Si è inserito in punta di piedi, costruendo empatia, rispetto e fiducia all’interno dello spogliatoio. Elementi fondamentali per ambire a traguardi importanti. Oggi potrebbe guidare il gruppo verso qualcosa di straordinario, ribaltando ogni giudizio iniziale.
Attenzione al Como e gestione delle energie

Il percorso per arrivare a conquistare l’accoppiata Campionato e Coppa Italia non sarà però di certo semplice. Il primo ostacolo si chiama Como.

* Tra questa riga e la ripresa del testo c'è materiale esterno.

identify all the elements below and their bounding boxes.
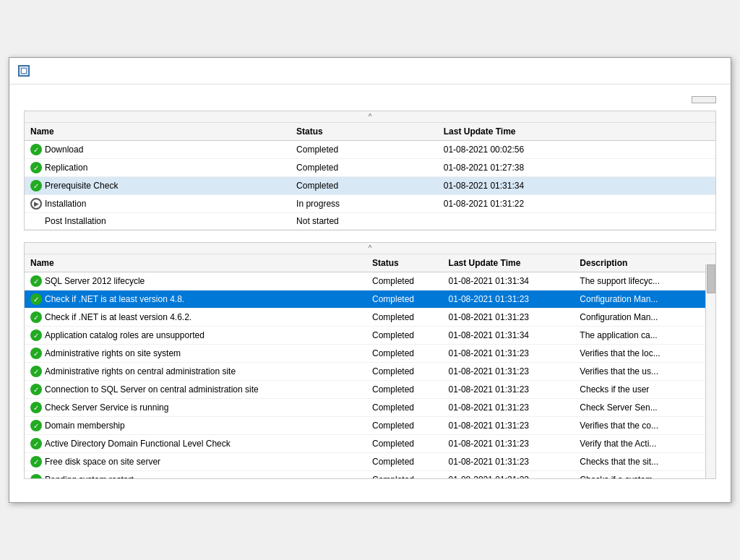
cell-description: Check Server Sen... (574, 399, 705, 417)
cell-status: In progress (291, 195, 438, 213)
cell-description: Verifies that the us... (574, 363, 705, 381)
table-row[interactable]: ✓Application catalog roles are unsupport… (25, 327, 715, 345)
cell-name: ▶Installation (25, 195, 291, 213)
svg-rect-1 (22, 69, 26, 73)
cell-update: 01-08-2021 01:31:23 (443, 345, 575, 363)
cell-update: 01-08-2021 01:31:23 (443, 290, 575, 309)
cell-name: ✓Free disk space on site server (25, 453, 366, 471)
bottom-table-scroll[interactable]: Name Status Last Update Time Description… (25, 254, 715, 478)
top-table-scroll-indicator: ^ (25, 111, 715, 123)
scrollbar-track[interactable] (705, 264, 715, 478)
title-bar (9, 58, 731, 85)
cell-name: ✓Check if .NET is at least version 4.8. (25, 290, 366, 309)
cell-description: Configuration Man... (574, 309, 705, 327)
table-row[interactable]: ✓Check Server Service is running Complet… (25, 399, 715, 417)
window-icon (18, 65, 30, 77)
table-row[interactable]: ✓Active Directory Domain Functional Leve… (25, 435, 715, 453)
cell-description: Verifies that the co... (574, 417, 705, 435)
check-icon: ✓ (30, 329, 42, 341)
cell-name: ✓Check Server Service is running (25, 399, 366, 417)
cell-status: Completed (366, 453, 443, 471)
top-table: Name Status Last Update Time ✓Download C… (25, 123, 715, 230)
cell-extra (684, 195, 715, 213)
bottom-col-desc: Description (574, 254, 705, 272)
table-row[interactable]: ✓Connection to SQL Server on central adm… (25, 381, 715, 399)
check-icon: ✓ (30, 474, 42, 478)
cell-name: ✓Administrative rights on site system (25, 345, 366, 363)
table-row[interactable]: ✓SQL Server 2012 lifecycle Completed 01-… (25, 272, 715, 290)
bottom-table: Name Status Last Update Time Description… (25, 254, 715, 478)
table-row[interactable]: ✓Check if .NET is at least version 4.8. … (25, 290, 715, 309)
cell-update: 01-08-2021 01:31:23 (443, 381, 575, 399)
cell-status: Completed (366, 363, 443, 381)
cell-name: ✓Connection to SQL Server on central adm… (25, 381, 366, 399)
top-col-update: Last Update Time (438, 123, 684, 141)
bottom-col-name: Name (25, 254, 366, 272)
check-icon: ✓ (30, 456, 42, 468)
table-row[interactable]: ✓Prerequisite Check Completed 01-08-2021… (25, 177, 715, 195)
cell-extra (684, 213, 715, 230)
cell-update: 01-08-2021 01:31:22 (438, 195, 684, 213)
close-button[interactable] (707, 64, 722, 78)
cell-name: ✓SQL Server 2012 lifecycle (25, 272, 366, 290)
cell-update: 01-08-2021 01:31:23 (443, 453, 575, 471)
table-row[interactable]: ✓Administrative rights on site system Co… (25, 345, 715, 363)
cell-extra (684, 141, 715, 159)
check-icon: ✓ (30, 311, 42, 323)
cell-status: Completed (366, 327, 443, 345)
scrollbar-thumb[interactable] (707, 264, 715, 293)
cell-name: ✓Pending system restart (25, 471, 366, 479)
check-icon: ✓ (30, 275, 42, 287)
cell-status: Completed (366, 435, 443, 453)
cell-name: ✓Application catalog roles are unsupport… (25, 327, 366, 345)
cell-extra (684, 159, 715, 177)
cell-status: Completed (291, 159, 438, 177)
cell-status: Completed (366, 290, 443, 309)
cell-update: 01-08-2021 01:31:23 (443, 399, 575, 417)
top-table-scroll[interactable]: Name Status Last Update Time ✓Download C… (25, 123, 715, 230)
table-row[interactable]: ✓Download Completed 01-08-2021 00:02:56 (25, 141, 715, 159)
cell-update: 01-08-2021 00:02:56 (438, 141, 684, 159)
table-row[interactable]: ✓Administrative rights on central admini… (25, 363, 715, 381)
bottom-table-body: ✓SQL Server 2012 lifecycle Completed 01-… (25, 272, 715, 479)
cell-name: ✓Domain membership (25, 417, 366, 435)
top-col-name: Name (25, 123, 291, 141)
table-row[interactable]: ✓Pending system restart Completed 01-08-… (25, 471, 715, 479)
cell-update (438, 213, 684, 230)
table-row[interactable]: ✓Replication Completed 01-08-2021 01:27:… (25, 159, 715, 177)
cell-status: Completed (366, 309, 443, 327)
cell-description: Verify that the Acti... (574, 435, 705, 453)
cell-description: Checks that the sit... (574, 453, 705, 471)
cell-update: 01-08-2021 01:31:23 (443, 471, 575, 479)
cell-extra (684, 177, 715, 195)
check-icon: ✓ (30, 144, 42, 155)
table-row[interactable]: ✓Free disk space on site server Complete… (25, 453, 715, 471)
main-window: ^ Name Status Last Update Time ✓Download (9, 57, 731, 503)
cell-update: 01-08-2021 01:27:38 (438, 159, 684, 177)
cell-description: Checks if a system... (574, 471, 705, 479)
top-col-status: Status (291, 123, 438, 141)
table-row[interactable]: ✓Check if .NET is at least version 4.6.2… (25, 309, 715, 327)
cell-status: Completed (366, 399, 443, 417)
top-table-container: ^ Name Status Last Update Time ✓Download (24, 111, 716, 231)
check-icon: ✓ (30, 180, 42, 191)
cell-status: Completed (291, 177, 438, 195)
cell-update: 01-08-2021 01:31:23 (443, 435, 575, 453)
refresh-button[interactable] (692, 96, 716, 103)
cell-description: Verifies that the loc... (574, 345, 705, 363)
top-col-extra (684, 123, 715, 141)
cell-name: ✓Prerequisite Check (25, 177, 291, 195)
bottom-col-update: Last Update Time (443, 254, 575, 272)
cell-description: Checks if the user (574, 381, 705, 399)
table-row[interactable]: ✓Domain membership Completed 01-08-2021 … (25, 417, 715, 435)
title-bar-left (18, 65, 35, 77)
bottom-table-scroll-indicator: ^ (25, 243, 715, 254)
check-icon: ✓ (30, 348, 42, 359)
cell-update: 01-08-2021 01:31:34 (443, 272, 575, 290)
cell-update: 01-08-2021 01:31:34 (438, 177, 684, 195)
table-row[interactable]: Post Installation Not started (25, 213, 715, 230)
table-row[interactable]: ▶Installation In progress 01-08-2021 01:… (25, 195, 715, 213)
check-icon: ✓ (30, 162, 42, 173)
cell-update: 01-08-2021 01:31:23 (443, 417, 575, 435)
top-table-body: ✓Download Completed 01-08-2021 00:02:56 … (25, 141, 715, 230)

Una squadra organizzata, con numeri importanti, capace di mettere in difficoltà molte big durante la stagione e determinata a fare lo sgambetto ai nerazzurri dopo averlo fatto ai partenopei eliminandogli ai quarti.
La semifinale arriva in una settimana delicata, con il derby contro il Milan alle porte.
Servirà equilibrio: fare una buona prestazione senza esagerare, cercando di ipotecare il passaggio del turno per poi confermarlo a San Siro. Gestire uomini ed energie, ma senza sacrificare la Coppa Italia.
Perché vincerla significherebbe dimostrare fame, ambizione e volontà di non accontentarsi. Sarebbe anche il modo migliore per archiviare definitivamente la delusione e l’amarezza per l’eliminazione dalla Champions League.
Un’occasione per zittire le critiche
L’Inter vuole il doublete. Lo vuole la dirigenza, lo vuole Chivu, lo vogliono i giocatori come sottolineato anche da Zielinski proprio alla vigilia della gara con i lariani: “Sarebbe fantastico fare il Doblete, siamo pronti a tutto”.
Riuscirci significherebbe non solo entrare nella storia, ma anche mettere a tacere critiche che sembrano non riconoscere mai pienamente i meriti del gruppo.
Conquistare campionato e Coppa Italia nella stessa stagione sarebbe un traguardo straordinario. E, questa volta, nessuno potrebbe più parlare di ripiego.